So I am glad it didn`t explode, when the GPS on board detected the car went out of japan . . .:chuckle:


----------



## JDMist3hfastar (Feb 23, 2007)

wait did I miss something or are you friends with Gan San?


----------



## Lex DakarDatsun (May 22, 2002)

JDMist3hfastar said:


> wait did I miss something or are you friends with Gan San?


Ben taught Gan San how to drive :runaway:


----------



## kirbz (Nov 13, 2003)

Mike Hunt said:


> there is now a black one in the uk as well.
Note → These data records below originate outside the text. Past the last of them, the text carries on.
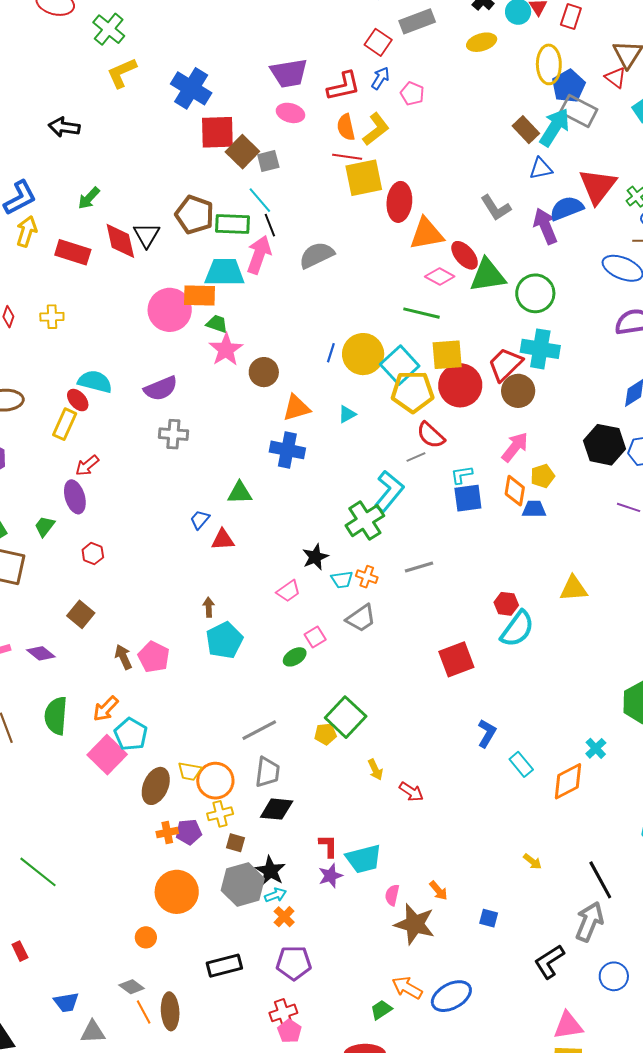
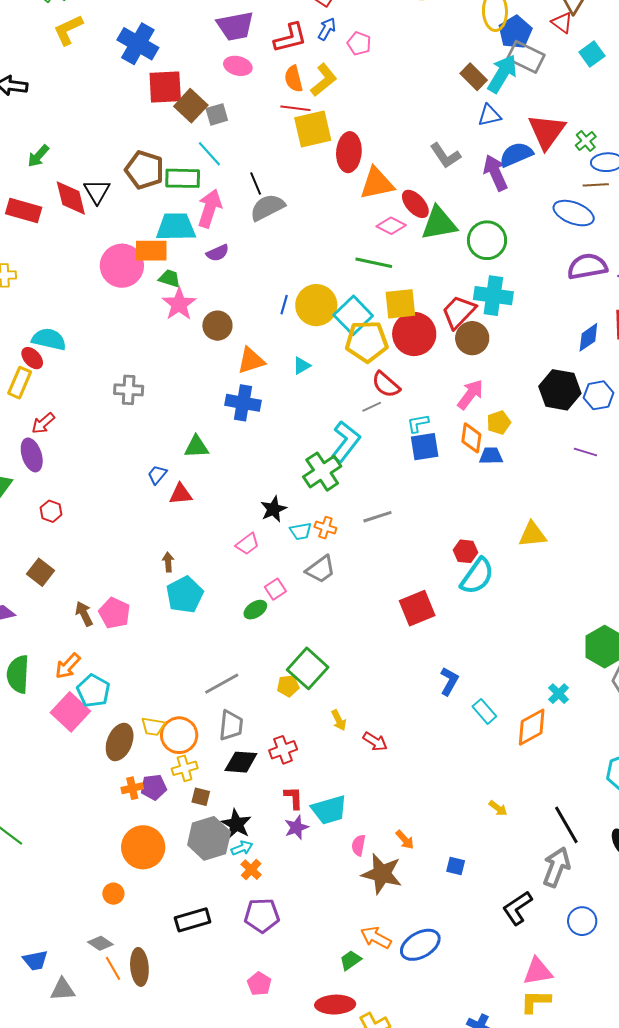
black line: (270, 225) -> (256, 183), moved
purple semicircle: (161, 388) -> (218, 253), moved, size x0.7
red cross: (283, 1013) -> (283, 750), moved

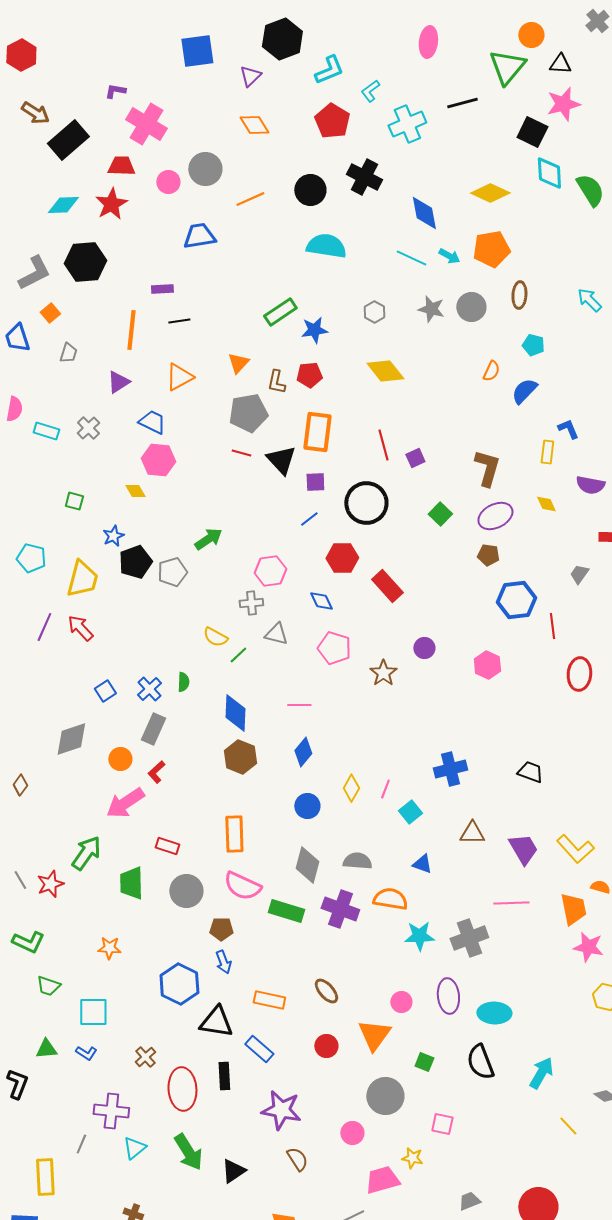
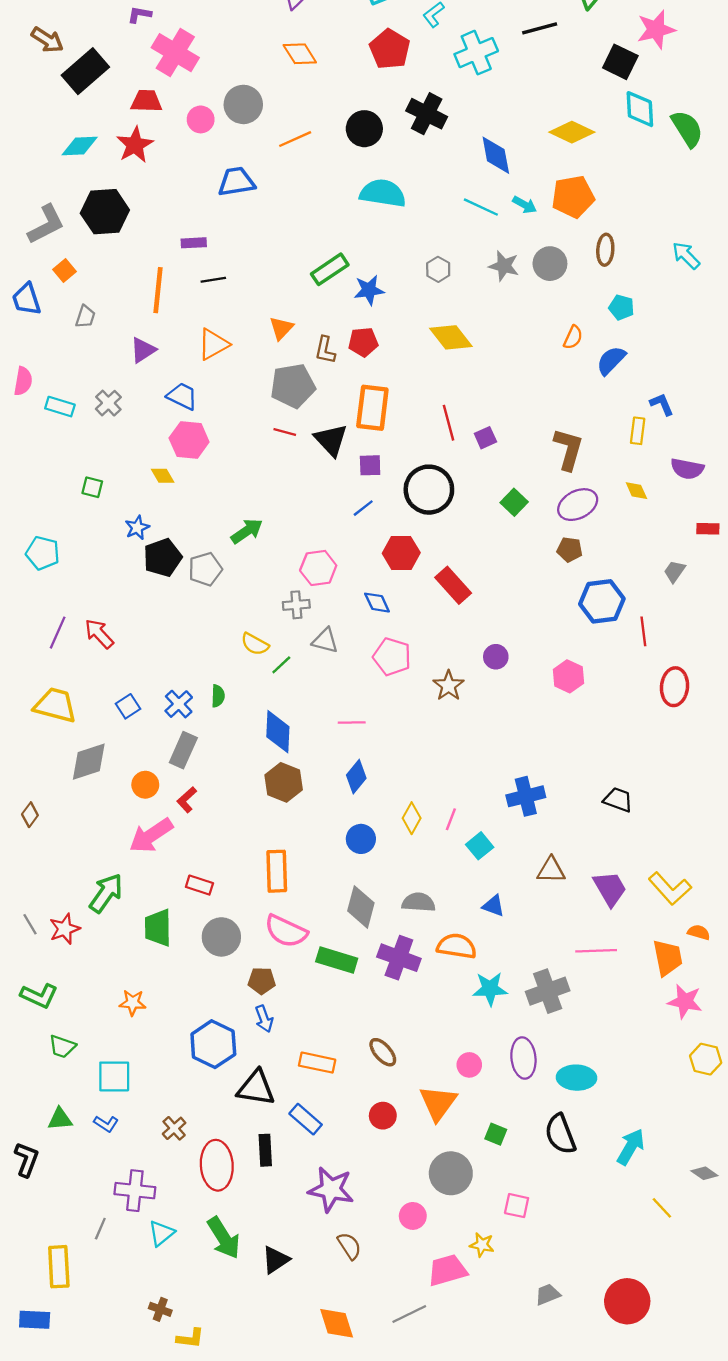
yellow trapezoid: (82, 579) -> (55, 705), moved, turned -90

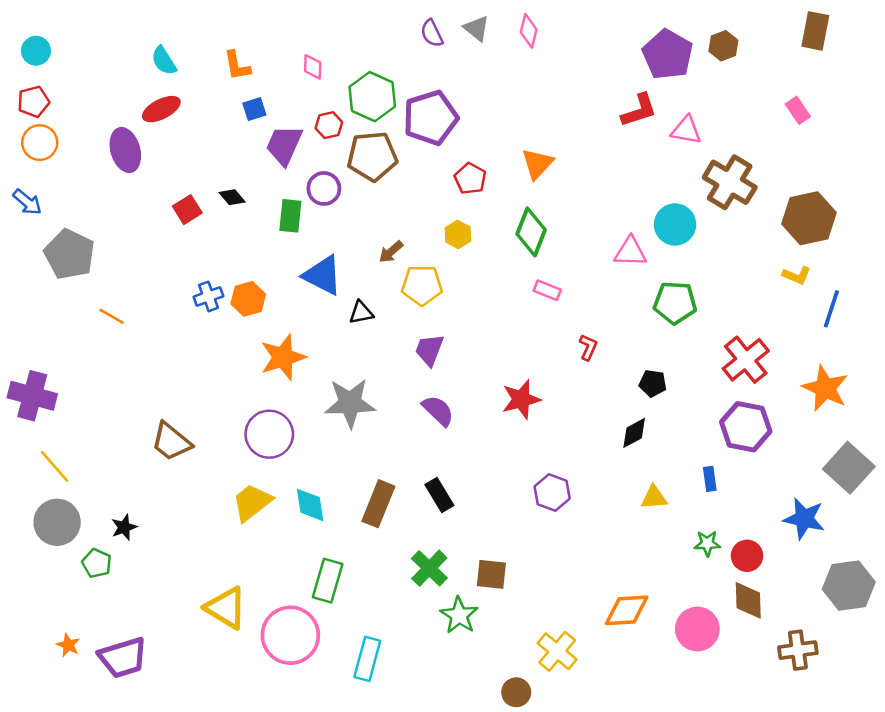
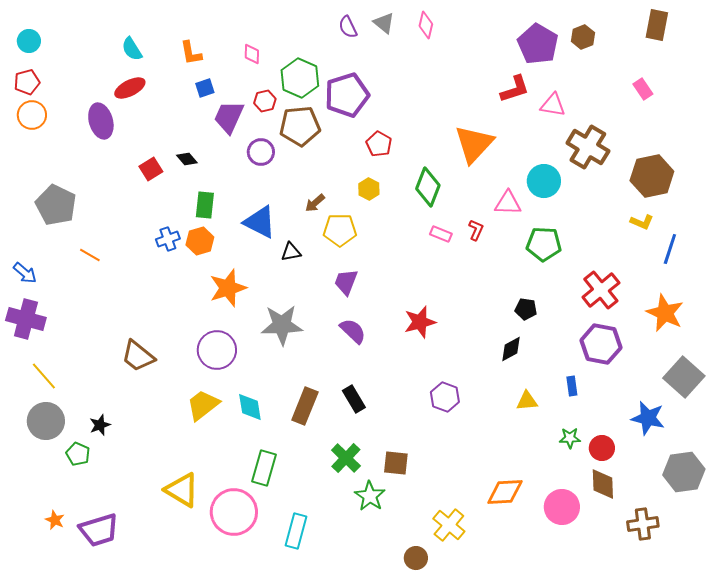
orange triangle: (537, 164) -> (474, 144), moved, size x1.5
blue arrow: (27, 202) -> (25, 273), moved
green rectangle: (290, 216) -> (205, 205), moved
red L-shape: (588, 347) -> (476, 230), moved

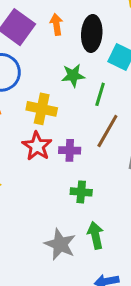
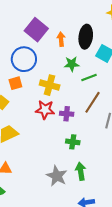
orange arrow: (56, 24) -> (61, 39), moved
green line: (100, 94) -> (89, 78), turned 49
red star: (37, 146) -> (45, 110), turned -30

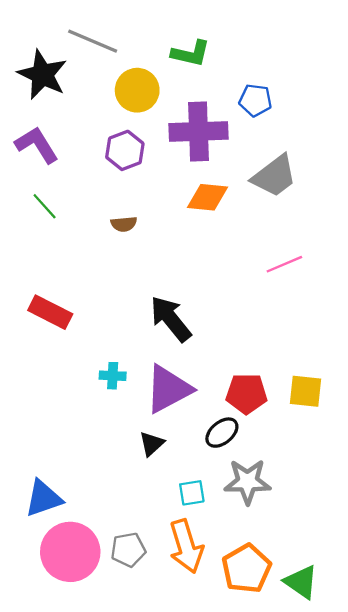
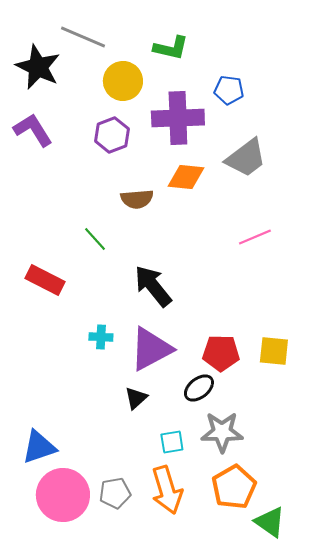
green line: (45, 206) -> (95, 239), moved
brown semicircle: (124, 224) -> (137, 199), moved, size x1.4
orange pentagon: (246, 569) -> (234, 487), moved

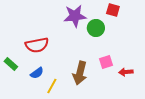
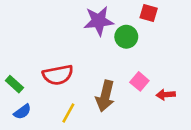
red semicircle: (37, 45) -> (58, 75), moved
pink square: (106, 62) -> (139, 81), turned -32
blue semicircle: (37, 73) -> (22, 112), moved

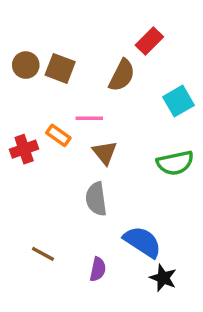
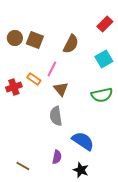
red rectangle: (149, 41) -> (105, 24), moved
pink line: (89, 118) -> (52, 69), turned -63
brown line: (43, 254) -> (23, 166), moved
black star: (163, 278) -> (81, 170), moved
yeh seems to live around nottingham, been spotted a few times, i believe it was the press car??

Mike


----------



## Philip (Jan 17, 2002)

Why give Lax Power an exclusive instead of proper magazine?  

Phil


----------



## Pharoahe (Mar 11, 2006)

Philip said:


> Why give Lax Power an exclusive instead of proper magazine?
> 
> Phil


It's not exclusive to Max Power, they were their when it happened  The shoot will be reveiled in another magazine that will hit the shelfs.


----------



## Philip (Jan 17, 2002)

Pharoahe said:


> It's not exclusive to Max Power, they were their when it happened  The shoot will be reveiled in another magazine that will hit the shelfs.


Ah. Which magazine (or is it a secret)?

Phil


----------



## Pharoahe (Mar 11, 2006)

Philip said:


> Ah. Which magazine (or is it a secret)?
> 
> Phil


Secret is a big word, but they rather keep it quit until it hits the shelfs


----------



## Perra (Jan 6, 2002)

Congrats Ben! Very happy for you!

/P


----------



## Rain (Apr 8, 2006)

Very cool! Congrats on getting it in!


----------



## benji linney (Feb 6, 2008)

Thanks for the comments guys. sorry for late reply i was out all day yesterday.

I love it to pieces its a special car, very luxurous and oozys class and style. The engine and box are particularly the icing on the cake really impressive and its going to get more rave reviews. I've driven just under 500 miles in uk so far and can't really say much negative about it, personally like the noise of the gear changes and diff. Its defo not a Skyline tho, a different animal entirely imo. Personally i didn't think it was as big as everyone makes out, didn't feel much bigger than a 34 interior and boot wise.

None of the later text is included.